» Items from a data source:

--

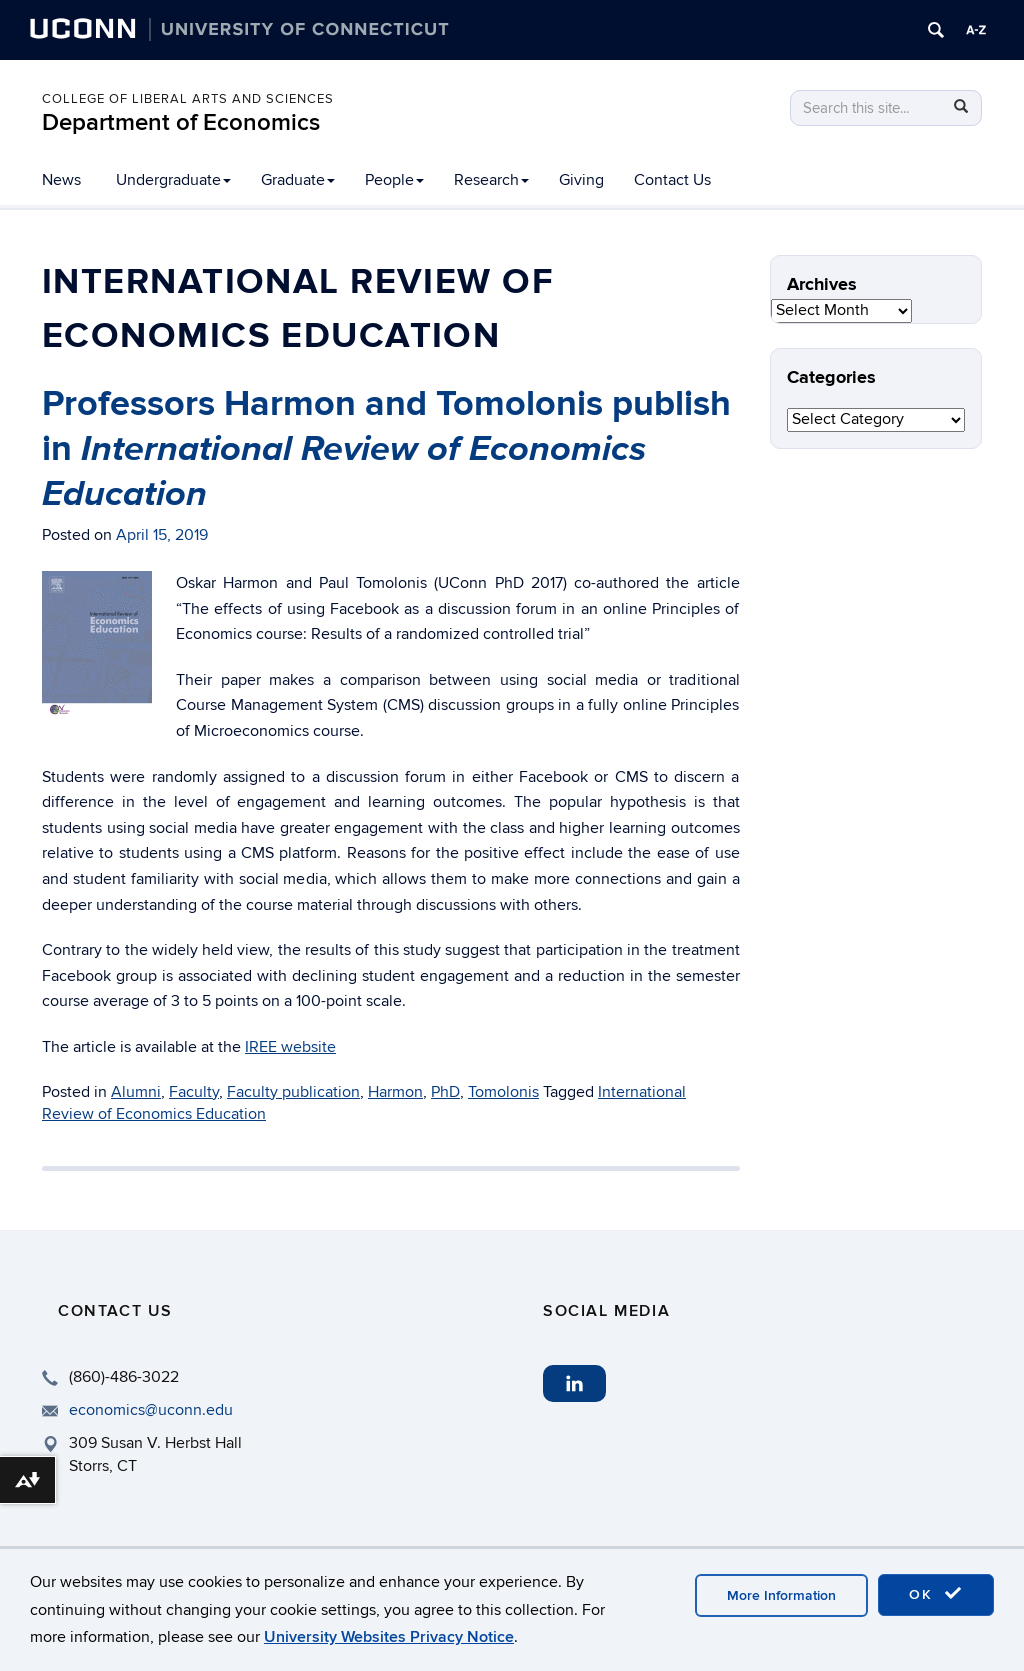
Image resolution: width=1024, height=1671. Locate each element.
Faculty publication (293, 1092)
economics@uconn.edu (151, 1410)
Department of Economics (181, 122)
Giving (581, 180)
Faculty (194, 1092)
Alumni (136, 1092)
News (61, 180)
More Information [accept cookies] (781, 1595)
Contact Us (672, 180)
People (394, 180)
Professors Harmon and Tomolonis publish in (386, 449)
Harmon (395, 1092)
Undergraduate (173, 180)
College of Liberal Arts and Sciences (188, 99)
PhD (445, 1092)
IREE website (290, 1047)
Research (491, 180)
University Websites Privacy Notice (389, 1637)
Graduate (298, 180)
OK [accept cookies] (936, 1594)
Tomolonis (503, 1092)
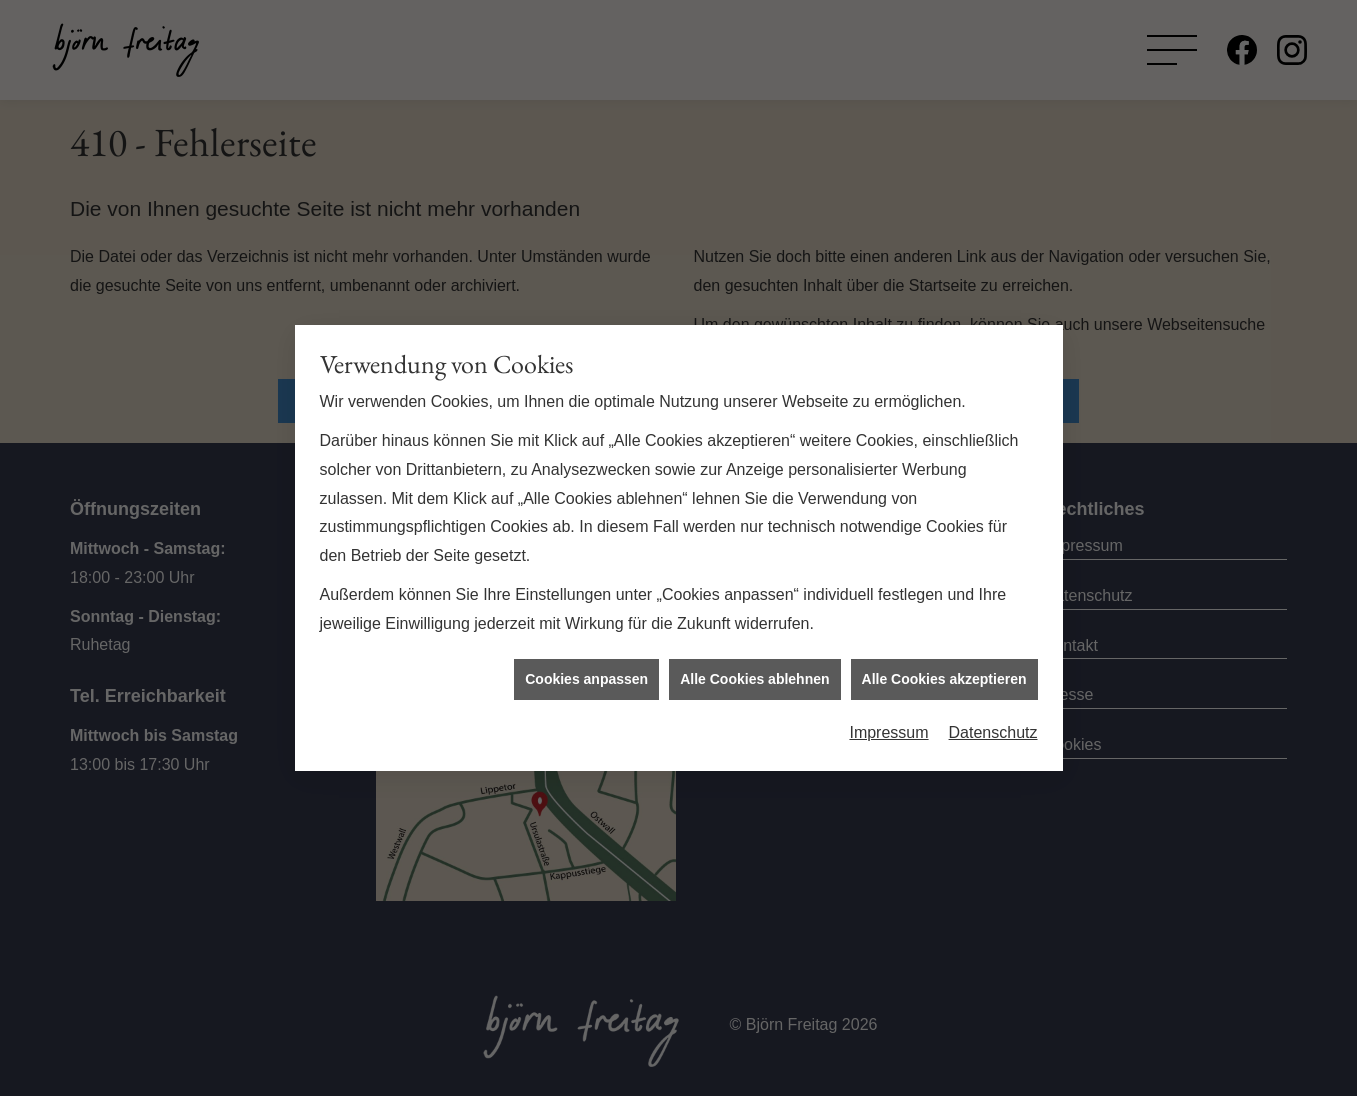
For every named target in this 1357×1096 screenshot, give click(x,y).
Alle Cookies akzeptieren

--

When copying the entries above, keep each word as it is and exclude any image.

Image resolution: width=1024, height=1671. Locate each element.
Faculty publication (293, 1092)
economics@uconn.edu (151, 1410)
Department of Economics (181, 122)
Giving (581, 180)
Faculty (194, 1092)
Alumni (136, 1092)
News (61, 180)
More Information [accept cookies] (781, 1595)
Contact Us (672, 180)
People (394, 180)
Professors Harmon and Tomolonis publish in (386, 449)
Harmon (395, 1092)
Undergraduate (173, 180)
College of Liberal Arts and Sciences (188, 99)
PhD (445, 1092)
IREE website (290, 1047)
Research (491, 180)
University Websites Privacy Notice (389, 1637)
Graduate (298, 180)
OK [accept cookies] (936, 1594)
Tomolonis (503, 1092)
For every named target in this 1357×1096 screenshot, give click(x,y).
Alle Cookies akzeptieren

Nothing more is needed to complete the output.